As to the second class of articles in dispute, the case is different. These articles are of various kinds, but a description of certain representative exhibits will serve to show their general character.

Exhibit I, protest 92546f, is a table made of wood, about 30 inches high, the top being only 12 inches in diameter, cut out in fancy scroll form and mounted on a wooden column, from which branch out three legs. On the top, are fixed (1) a wooden jar, 6 inches high and 3 inches in diameter, intended to hold cigars; (2) a similar wooden jar containing a brass cup, intended to hold matches; (3) another small wooden jar, with a brass cup, intended for receiving ashes; (4) a cigar cutter with a porcelain dish attached to catch and hold the cut off tips. Some of the tables covered by the protests have racks for holding cigars instead of jars, some have metal attachments on which to strike matches, and others have a candlestick attached.

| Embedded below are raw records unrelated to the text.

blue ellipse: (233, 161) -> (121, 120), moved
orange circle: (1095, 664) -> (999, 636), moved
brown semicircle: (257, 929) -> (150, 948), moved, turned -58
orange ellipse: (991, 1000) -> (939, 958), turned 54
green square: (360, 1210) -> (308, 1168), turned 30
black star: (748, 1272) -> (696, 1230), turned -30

Exhibit 2, protest 92389f, is a stand, and is similar to the top of the table just described with similar fixtures attached, but it is smaller in diameter than the table tops.

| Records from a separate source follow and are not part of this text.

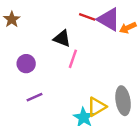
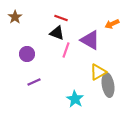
red line: (87, 17) -> (61, 18), moved
purple triangle: (109, 19) -> (90, 40), moved
yellow triangle: (97, 107) -> (98, 72), moved

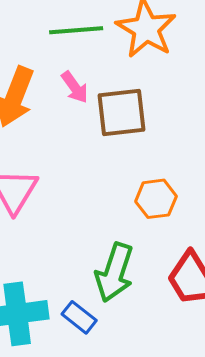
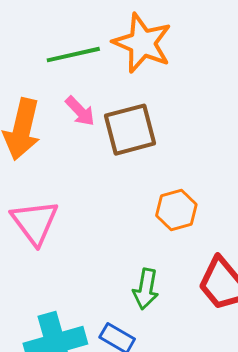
green arrow: (114, 273) -> (146, 289), size x0.7

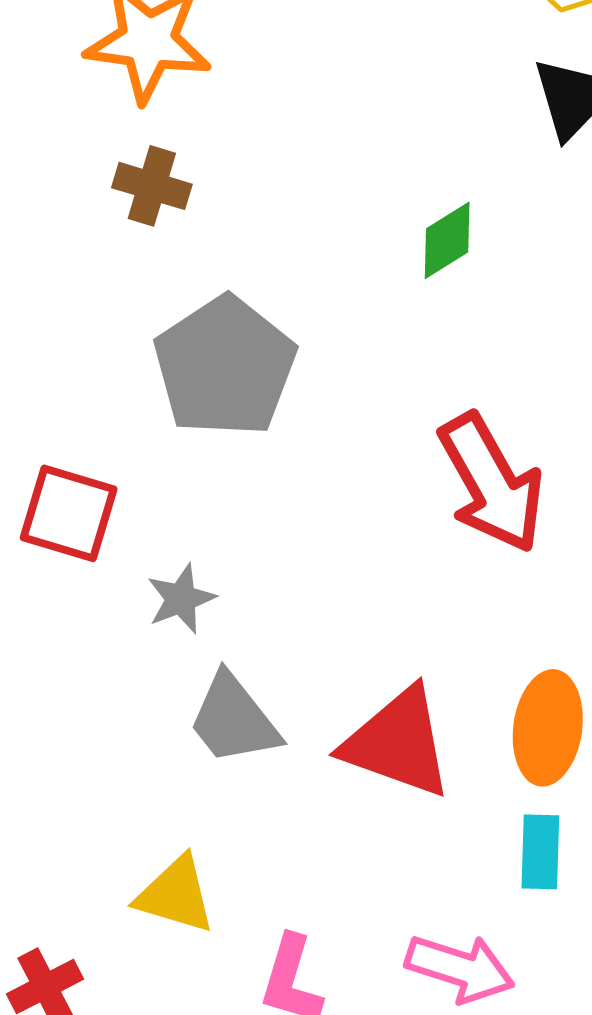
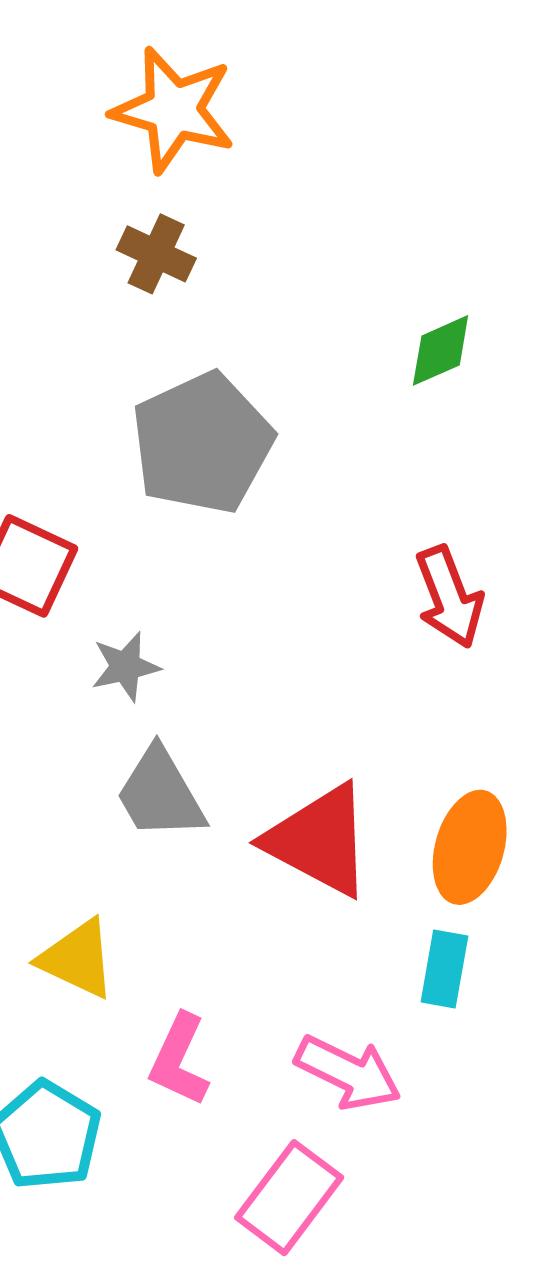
red arrow: (491, 483) -> (449, 597), size x0.7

Exhibit 2, protest 97757f, is a stand similar to Exhibit 2, protest 92389f, but is made of metal. On this there is no cigar cutter, but

a place to strike matches.

Exhibit 4, protest 92389 ƒ, represents an automobile made chiefly of wood with a cup for holding matches, an ash receiver, a rack for cigars, and a cigar cutter.

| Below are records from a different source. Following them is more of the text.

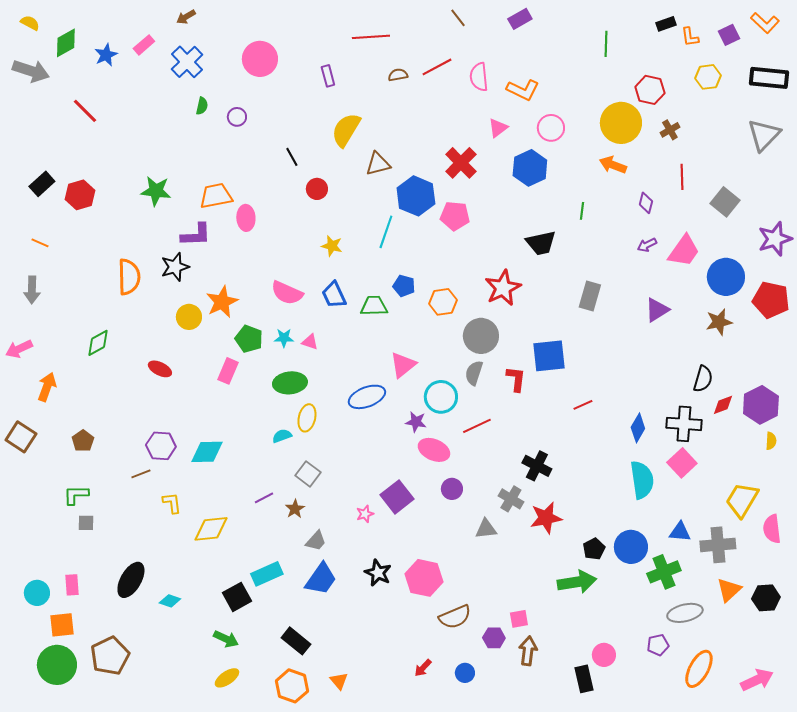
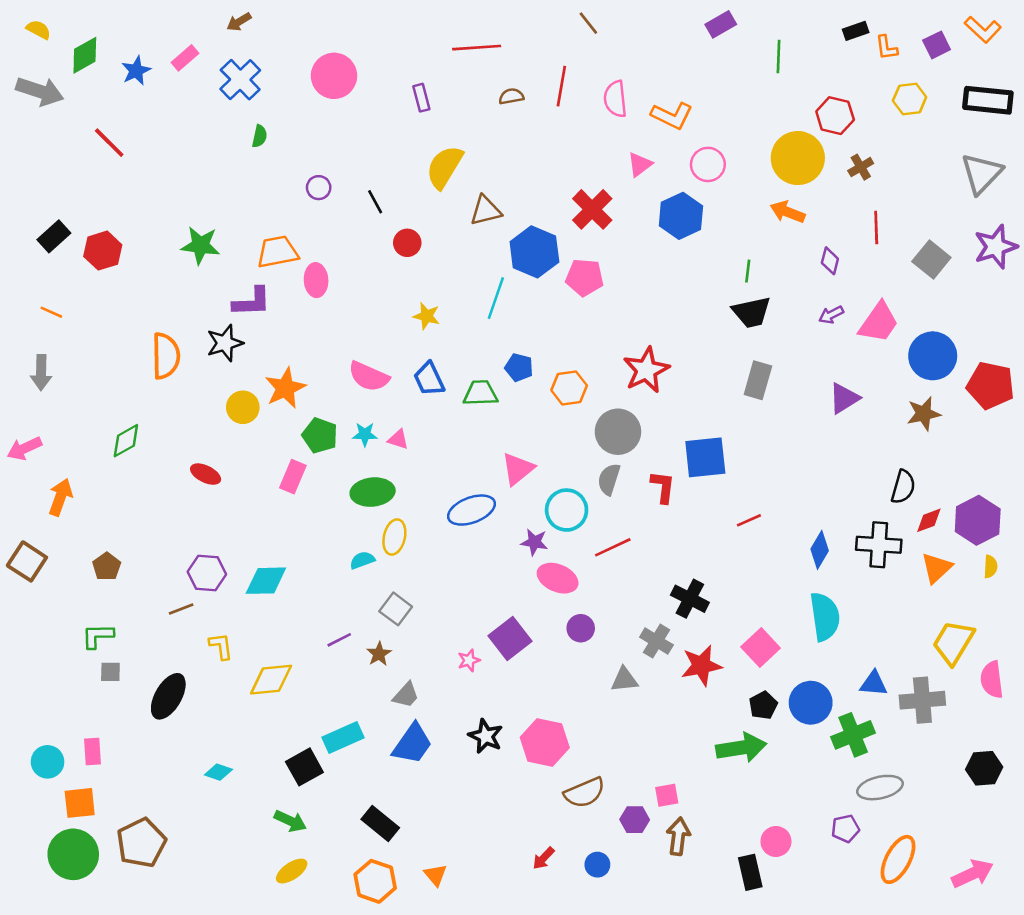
purple rectangle: (520, 19) -> (721, 24), moved
red line: (437, 67) -> (561, 86), turned -52
purple circle: (237, 117) -> (319, 188), moved
purple star: (775, 239) -> (996, 247), moved
black trapezoid: (541, 243) -> (752, 312), moved
pink square: (682, 463) -> (761, 647), moved
black ellipse: (131, 580) -> (168, 696), moved
orange triangle: (729, 590) -> (937, 568), moved

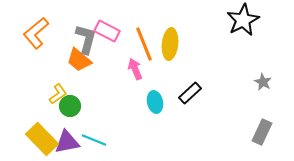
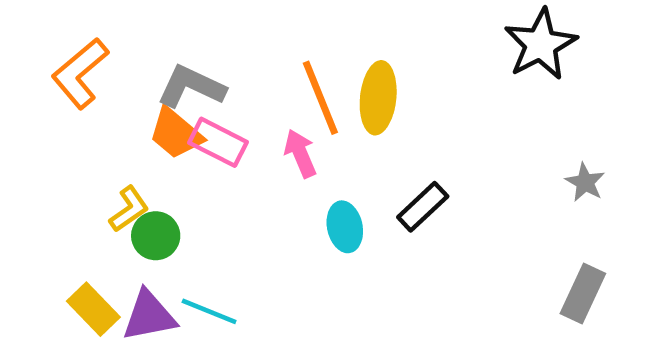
pink rectangle: (107, 31) -> (218, 142), moved
gray L-shape: (86, 39) -> (191, 87), turned -80
yellow rectangle: (42, 139) -> (93, 309), size x0.7

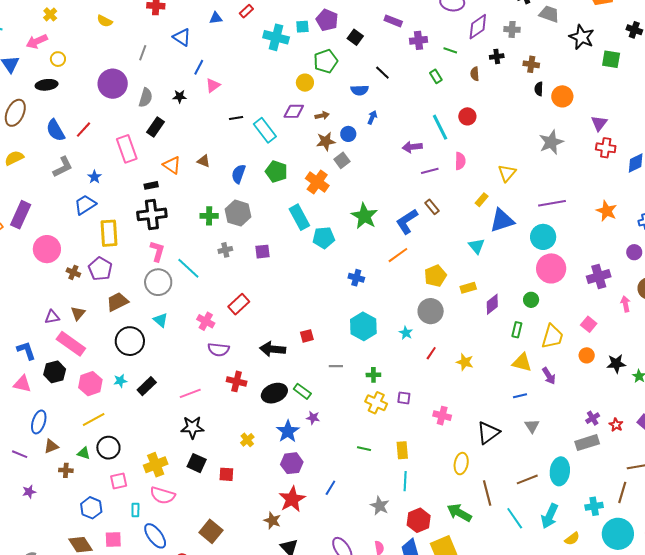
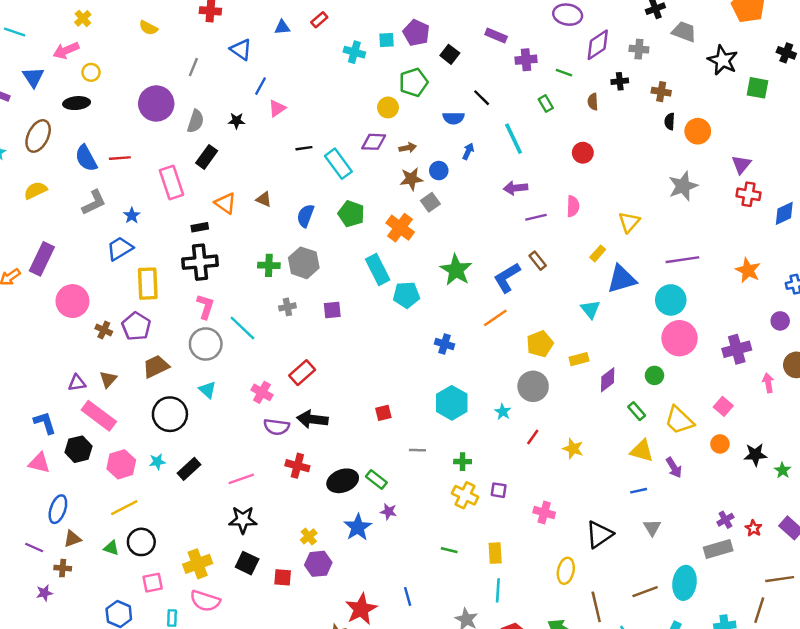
cyan cross: (276, 37) -> (354, 52), size x0.7
cyan line: (440, 127) -> (513, 139), moved
red line: (83, 130) -> (120, 158), turned 42
green rectangle: (517, 330) -> (637, 411), turned -56
yellow trapezoid: (552, 337) -> (679, 420), turned 116
black arrow: (273, 349) -> (312, 419), moved
purple hexagon: (292, 463) -> (318, 564), moved
brown cross: (66, 470) -> (63, 568), moved
blue line: (330, 488) -> (408, 596), turned -49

It is claimed by the importers that the articles represented by the four exhibits just described are intended for use only as ornaments. They are described on some of the invoices as smokers' tables, smokers' sets, and smokers' stands, and it is not denied that they are so known, that they are used for practical purposes by smokers, and that aside from their use as ornaments they have no use other than by smokers.

A number of witnesses introduced on behalf of the importers gave testimony to the effect that they sold such articles to department stores, that they are not sold in cigar stores, and that they are usually purchased by women for presentation as holiday gifts; but there was no evidence to show that they were not smokers' articles to all intents and purposes, and designed for the exclusive and sole use of smokers. The fact that an article may be incidentally ornamental can not, of course, change its classification.

We find from the evidence

1. That the articles covered by protest 97757 f, invoice 976, and described thereon as wooden jars and contained in case 7329, are

jars composed entirely of wood, whose chief use is by others than smokers, and that they are not smokers' articles.

2. That the articles covered by said protest and invoice and contained in case 7333 are pipe racks in the form of horses' heads, composed entirely of metal, that their chief use is by others than smokers, and that they are not smokers' articles.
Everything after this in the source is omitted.